▶ **TASK OBJECTIVE**
Gather, from the data below, each line in which the word "Accessibility" occurs.

▶ **DATA SHOWN**
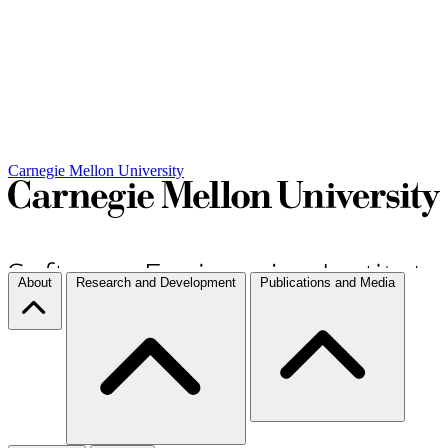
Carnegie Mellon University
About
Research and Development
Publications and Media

* * *

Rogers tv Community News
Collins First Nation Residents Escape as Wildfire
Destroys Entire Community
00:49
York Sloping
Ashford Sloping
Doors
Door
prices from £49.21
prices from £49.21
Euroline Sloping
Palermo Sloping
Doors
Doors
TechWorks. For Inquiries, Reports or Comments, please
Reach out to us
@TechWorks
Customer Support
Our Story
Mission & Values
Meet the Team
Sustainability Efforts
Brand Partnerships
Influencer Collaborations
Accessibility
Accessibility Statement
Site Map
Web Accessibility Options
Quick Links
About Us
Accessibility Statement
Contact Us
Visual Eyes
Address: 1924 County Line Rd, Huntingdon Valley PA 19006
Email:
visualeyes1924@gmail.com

▶ **RESPONSE AREA**
Accessibility
Accessibility Statement
Web Accessibility Options
Accessibility Statement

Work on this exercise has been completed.